Page-level text extractions:

.....

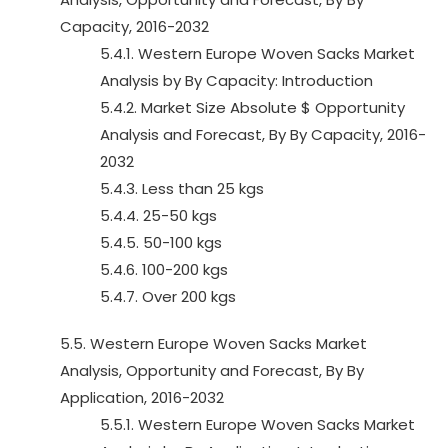
Capacity, 2016-2032
5.4.1. Western Europe Woven Sacks Market
Analysis by By Capacity: Introduction
5.4.2. Market Size Absolute $ Opportunity
Analysis and Forecast, By By Capacity, 2016-
2032
5.4.3. Less than 25 kgs
5.4.4. 25-50 kgs
5.4.5. 50-100 kgs
5.4.6. 100-200 kgs
5.4.7. Over 200 kgs
5.5. Western Europe Woven Sacks Market
Analysis, Opportunity and Forecast, By By
Application, 2016-2032
5.5.1. Western Europe Woven Sacks Market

.....

→ Your assignment: Please return the records above exactly as written, dropping every picture.

→ Answer below:
Capacity, 2016-2032
5.4.1. Western Europe Woven Sacks Market
Analysis by By Capacity: Introduction
5.4.2. Market Size Absolute $ Opportunity
Analysis and Forecast, By By Capacity, 2016-
2032
5.4.3. Less than 25 kgs
5.4.4. 25-50 kgs
5.4.5. 50-100 kgs
5.4.6. 100-200 kgs
5.4.7. Over 200 kgs
5.5. Western Europe Woven Sacks Market
Analysis, Opportunity and Forecast, By By
Application, 2016-2032
5.5.1. Western Europe Woven Sacks Market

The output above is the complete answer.